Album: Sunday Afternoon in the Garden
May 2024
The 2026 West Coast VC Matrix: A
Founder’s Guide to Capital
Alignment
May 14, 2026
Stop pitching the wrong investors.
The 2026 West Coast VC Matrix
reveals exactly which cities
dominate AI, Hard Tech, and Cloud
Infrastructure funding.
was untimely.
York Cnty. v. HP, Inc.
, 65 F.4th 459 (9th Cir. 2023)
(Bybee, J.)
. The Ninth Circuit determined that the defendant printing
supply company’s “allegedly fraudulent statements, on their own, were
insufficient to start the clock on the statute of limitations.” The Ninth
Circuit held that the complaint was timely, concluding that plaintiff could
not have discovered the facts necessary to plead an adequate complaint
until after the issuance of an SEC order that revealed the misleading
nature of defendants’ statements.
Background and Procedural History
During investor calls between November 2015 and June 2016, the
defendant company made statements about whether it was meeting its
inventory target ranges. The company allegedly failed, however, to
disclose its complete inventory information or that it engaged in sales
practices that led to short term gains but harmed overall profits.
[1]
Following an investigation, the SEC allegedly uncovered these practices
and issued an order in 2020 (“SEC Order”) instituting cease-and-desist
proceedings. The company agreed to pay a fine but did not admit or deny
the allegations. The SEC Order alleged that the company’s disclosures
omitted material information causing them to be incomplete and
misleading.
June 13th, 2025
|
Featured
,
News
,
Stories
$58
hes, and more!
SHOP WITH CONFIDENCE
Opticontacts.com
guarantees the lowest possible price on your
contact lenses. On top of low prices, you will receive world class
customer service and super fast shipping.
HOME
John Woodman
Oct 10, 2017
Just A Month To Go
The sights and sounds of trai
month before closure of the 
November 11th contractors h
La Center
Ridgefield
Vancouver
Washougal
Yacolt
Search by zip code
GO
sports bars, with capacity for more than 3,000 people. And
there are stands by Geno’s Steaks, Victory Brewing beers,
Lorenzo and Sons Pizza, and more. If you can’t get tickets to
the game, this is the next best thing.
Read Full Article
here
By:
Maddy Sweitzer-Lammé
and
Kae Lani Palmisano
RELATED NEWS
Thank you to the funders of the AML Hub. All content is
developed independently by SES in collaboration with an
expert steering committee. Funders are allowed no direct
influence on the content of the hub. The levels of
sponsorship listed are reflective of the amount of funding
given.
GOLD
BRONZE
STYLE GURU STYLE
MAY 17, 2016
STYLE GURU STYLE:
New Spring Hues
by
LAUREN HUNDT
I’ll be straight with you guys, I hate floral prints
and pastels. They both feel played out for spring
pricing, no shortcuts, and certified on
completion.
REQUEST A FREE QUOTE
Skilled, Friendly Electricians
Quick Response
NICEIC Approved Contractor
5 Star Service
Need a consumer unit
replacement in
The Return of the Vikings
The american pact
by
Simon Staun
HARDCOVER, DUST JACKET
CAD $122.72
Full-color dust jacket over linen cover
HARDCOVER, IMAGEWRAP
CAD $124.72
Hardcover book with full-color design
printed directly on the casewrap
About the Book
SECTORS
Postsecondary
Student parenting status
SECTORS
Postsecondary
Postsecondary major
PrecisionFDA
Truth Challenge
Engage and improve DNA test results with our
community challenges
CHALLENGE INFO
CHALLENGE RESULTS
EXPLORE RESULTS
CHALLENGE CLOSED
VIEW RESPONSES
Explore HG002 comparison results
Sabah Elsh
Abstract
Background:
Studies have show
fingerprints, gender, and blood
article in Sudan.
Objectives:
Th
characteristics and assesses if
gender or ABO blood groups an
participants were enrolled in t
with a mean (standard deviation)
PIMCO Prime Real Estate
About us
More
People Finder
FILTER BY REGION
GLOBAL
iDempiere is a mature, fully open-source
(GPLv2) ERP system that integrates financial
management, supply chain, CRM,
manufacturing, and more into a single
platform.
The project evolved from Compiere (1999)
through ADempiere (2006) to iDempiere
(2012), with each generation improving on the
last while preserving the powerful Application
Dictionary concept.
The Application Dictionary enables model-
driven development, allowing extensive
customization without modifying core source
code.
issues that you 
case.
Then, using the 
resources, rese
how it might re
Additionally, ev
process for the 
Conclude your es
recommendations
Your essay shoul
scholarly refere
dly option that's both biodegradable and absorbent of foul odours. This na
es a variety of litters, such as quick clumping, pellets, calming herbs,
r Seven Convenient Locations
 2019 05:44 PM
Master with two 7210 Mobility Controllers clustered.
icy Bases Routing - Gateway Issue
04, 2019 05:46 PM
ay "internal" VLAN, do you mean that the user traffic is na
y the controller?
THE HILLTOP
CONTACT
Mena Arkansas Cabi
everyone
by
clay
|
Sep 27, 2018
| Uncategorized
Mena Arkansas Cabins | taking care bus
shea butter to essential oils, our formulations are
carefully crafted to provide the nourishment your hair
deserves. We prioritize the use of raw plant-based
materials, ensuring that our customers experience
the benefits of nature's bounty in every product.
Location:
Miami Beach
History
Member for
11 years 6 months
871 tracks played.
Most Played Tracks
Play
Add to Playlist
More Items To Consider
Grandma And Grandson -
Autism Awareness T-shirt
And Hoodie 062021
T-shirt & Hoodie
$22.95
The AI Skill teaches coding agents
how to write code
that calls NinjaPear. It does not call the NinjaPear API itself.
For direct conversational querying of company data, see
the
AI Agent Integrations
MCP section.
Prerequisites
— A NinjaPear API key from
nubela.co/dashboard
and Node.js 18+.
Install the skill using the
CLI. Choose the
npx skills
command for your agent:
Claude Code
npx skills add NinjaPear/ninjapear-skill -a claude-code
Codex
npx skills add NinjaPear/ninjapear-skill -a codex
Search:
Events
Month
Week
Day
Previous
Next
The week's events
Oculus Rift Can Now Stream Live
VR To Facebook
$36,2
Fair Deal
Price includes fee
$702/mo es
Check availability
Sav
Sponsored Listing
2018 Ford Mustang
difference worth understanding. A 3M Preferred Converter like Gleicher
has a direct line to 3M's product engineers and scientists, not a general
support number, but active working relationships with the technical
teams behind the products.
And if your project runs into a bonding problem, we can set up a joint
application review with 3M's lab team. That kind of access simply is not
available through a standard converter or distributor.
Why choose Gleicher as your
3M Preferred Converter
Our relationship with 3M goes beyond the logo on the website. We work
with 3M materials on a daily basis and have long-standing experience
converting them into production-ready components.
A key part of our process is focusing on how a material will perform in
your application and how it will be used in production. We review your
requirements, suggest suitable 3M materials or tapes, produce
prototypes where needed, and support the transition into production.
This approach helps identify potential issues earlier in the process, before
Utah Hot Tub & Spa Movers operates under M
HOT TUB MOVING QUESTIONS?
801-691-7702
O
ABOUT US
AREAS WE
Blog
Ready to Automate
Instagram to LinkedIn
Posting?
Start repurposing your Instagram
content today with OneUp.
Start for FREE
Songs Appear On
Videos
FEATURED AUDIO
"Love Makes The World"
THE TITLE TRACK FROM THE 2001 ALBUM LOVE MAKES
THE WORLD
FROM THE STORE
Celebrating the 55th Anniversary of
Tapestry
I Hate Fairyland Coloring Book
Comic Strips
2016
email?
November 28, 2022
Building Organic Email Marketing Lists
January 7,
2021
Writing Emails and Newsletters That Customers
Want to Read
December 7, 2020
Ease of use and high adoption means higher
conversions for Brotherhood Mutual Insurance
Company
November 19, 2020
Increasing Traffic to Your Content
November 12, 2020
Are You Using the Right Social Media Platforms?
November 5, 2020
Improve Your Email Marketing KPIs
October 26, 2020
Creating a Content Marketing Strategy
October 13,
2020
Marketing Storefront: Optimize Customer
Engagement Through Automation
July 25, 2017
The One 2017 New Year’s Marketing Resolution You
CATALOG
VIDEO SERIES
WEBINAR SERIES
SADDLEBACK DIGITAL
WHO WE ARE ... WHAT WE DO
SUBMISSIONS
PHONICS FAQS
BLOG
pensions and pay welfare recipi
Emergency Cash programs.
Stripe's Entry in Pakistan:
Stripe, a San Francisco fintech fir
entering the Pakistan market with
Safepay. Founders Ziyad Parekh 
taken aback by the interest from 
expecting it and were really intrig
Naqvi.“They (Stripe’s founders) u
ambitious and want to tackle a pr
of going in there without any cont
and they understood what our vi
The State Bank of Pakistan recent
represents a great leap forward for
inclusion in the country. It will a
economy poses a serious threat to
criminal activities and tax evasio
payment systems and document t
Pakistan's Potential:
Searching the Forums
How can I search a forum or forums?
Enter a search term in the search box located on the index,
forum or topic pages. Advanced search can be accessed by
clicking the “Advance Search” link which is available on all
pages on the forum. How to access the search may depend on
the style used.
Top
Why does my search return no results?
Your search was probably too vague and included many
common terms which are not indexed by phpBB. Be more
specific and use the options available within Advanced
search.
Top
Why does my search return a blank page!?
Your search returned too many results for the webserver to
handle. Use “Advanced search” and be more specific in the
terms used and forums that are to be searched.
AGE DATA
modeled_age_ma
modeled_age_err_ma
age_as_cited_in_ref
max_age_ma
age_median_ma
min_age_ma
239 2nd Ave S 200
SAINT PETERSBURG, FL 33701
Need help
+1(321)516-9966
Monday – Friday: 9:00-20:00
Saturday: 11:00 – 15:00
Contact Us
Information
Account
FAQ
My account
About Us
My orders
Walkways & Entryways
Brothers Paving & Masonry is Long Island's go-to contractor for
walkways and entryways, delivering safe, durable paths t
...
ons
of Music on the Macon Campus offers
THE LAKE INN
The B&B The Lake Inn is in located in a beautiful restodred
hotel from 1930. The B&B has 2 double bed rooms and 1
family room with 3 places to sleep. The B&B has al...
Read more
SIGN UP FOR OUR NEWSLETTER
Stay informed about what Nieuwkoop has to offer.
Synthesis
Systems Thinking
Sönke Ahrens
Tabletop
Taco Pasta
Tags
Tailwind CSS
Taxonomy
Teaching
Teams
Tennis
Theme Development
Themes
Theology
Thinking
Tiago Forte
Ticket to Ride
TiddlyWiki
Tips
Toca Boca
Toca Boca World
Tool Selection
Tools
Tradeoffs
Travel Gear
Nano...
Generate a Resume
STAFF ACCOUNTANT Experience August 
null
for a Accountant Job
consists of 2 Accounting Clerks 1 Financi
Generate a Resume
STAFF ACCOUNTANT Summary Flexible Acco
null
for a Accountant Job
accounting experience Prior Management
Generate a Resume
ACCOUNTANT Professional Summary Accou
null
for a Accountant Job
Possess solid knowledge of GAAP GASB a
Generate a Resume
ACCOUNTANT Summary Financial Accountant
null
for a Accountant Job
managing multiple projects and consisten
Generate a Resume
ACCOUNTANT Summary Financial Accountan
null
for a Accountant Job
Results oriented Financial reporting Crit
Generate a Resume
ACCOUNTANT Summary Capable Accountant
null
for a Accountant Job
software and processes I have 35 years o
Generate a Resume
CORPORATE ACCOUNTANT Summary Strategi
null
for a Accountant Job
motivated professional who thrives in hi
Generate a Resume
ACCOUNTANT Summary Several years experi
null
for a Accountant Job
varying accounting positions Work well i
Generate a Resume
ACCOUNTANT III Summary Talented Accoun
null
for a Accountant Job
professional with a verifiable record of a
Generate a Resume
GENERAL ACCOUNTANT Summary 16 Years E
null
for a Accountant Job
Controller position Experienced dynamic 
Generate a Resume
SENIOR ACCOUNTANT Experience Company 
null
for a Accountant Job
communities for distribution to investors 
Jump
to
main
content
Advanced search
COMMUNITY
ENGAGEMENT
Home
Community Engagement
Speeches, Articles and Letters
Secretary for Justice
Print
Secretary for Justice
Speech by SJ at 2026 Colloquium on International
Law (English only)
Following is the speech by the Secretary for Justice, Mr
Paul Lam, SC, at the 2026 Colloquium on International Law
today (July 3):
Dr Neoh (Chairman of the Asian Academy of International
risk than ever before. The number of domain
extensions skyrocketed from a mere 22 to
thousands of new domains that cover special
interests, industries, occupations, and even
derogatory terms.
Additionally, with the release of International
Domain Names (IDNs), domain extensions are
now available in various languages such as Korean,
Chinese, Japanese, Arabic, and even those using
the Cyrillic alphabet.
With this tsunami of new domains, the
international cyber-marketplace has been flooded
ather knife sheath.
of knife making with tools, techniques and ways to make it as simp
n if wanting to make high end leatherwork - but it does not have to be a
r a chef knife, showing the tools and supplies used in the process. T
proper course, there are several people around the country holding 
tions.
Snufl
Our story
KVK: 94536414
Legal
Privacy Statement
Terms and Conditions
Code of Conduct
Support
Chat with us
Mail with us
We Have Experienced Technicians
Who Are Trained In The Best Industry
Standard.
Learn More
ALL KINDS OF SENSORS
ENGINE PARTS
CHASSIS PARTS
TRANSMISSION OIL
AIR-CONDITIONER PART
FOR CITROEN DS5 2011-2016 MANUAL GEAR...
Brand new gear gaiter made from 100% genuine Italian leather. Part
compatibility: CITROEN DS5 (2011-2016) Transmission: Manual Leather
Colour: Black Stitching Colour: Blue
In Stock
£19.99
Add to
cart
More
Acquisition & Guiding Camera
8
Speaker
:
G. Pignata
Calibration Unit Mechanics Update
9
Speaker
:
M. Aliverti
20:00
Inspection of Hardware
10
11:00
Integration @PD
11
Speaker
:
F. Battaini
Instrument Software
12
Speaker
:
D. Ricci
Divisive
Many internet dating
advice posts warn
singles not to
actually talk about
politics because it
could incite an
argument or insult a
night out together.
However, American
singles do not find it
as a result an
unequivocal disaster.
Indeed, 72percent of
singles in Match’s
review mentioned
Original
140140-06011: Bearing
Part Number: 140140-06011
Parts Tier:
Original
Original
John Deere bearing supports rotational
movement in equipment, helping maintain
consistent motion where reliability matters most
========
- Directions for this task -
In the entries above, find the line holding "thousands of new domains that cover special" and the line holding "ather knife sheath."; print both of them and every line between, exactly, and nothing else.

- Response below -
thousands of new domains that cover special
interests, industries, occupations, and even
derogatory terms.
Additionally, with the release of International
Domain Names (IDNs), domain extensions are
now available in various languages such as Korean,
Chinese, Japanese, Arabic, and even those using
the Cyrillic alphabet.
With this tsunami of new domains, the
international cyber-marketplace has been flooded
ather knife sheath.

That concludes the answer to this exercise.